The kind of generic-sounding thriller that came out every other week in the ’90s, ‘The Informer’ feels like more of a novelty at a time when so many crime stories find a home on the small screen. Its world of bent FBI officers, dedicated NYPD cops and vicious Polish mobsters might have occupied a whole season of ‘The Wire’ – and its tense, well-mounted early scenes don’t make a mockery of the comparison, even if its intricate plotting eventually dissolves in a daft final act.
The informer in question is Pete Koslow (Joel Kinnaman), an ex-army sniper-turned-convict whose parole terms trap him in the thankless role of FBI snitch for a shady handler (Rosamund Pike) and her even shadier boss (Clive Owen). When a sting operation ends in the murder of a cop, they leave Koslow to face the music with a sinister crime lord known as The General (Eugene Lipinski, underused). Soon, he’s back in jail trying to stay alive long enough to figure out who wants to kill him the most.
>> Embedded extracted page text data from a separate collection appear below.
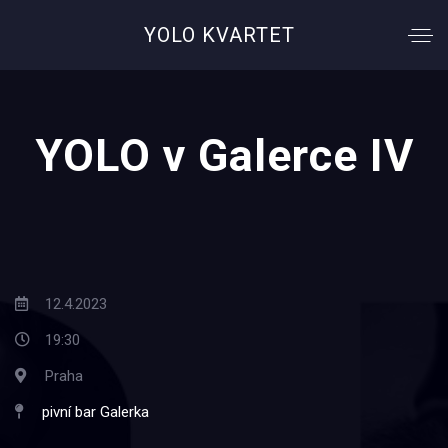
YOLO KVARTET
YOLO v Galerce IV
12.4.2023
19:30
Praha
pivní bar Galerka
It’s a tangled web, even without Common’s pavement-pounding cop triangulating the story via a third perspective. Director Andrea Di Stefano (‘Escobar: Paradise Lost’) transplants the Stockholm-set book on which it’s based into some satisfyingly grimy New York locations and the prison scenes are suitably claustrophobic. But ‘The Informer’ is a film that favours brawn over brains, punching its way through any plot predicaments. A smart hairpin or two would have made it a juicier watch.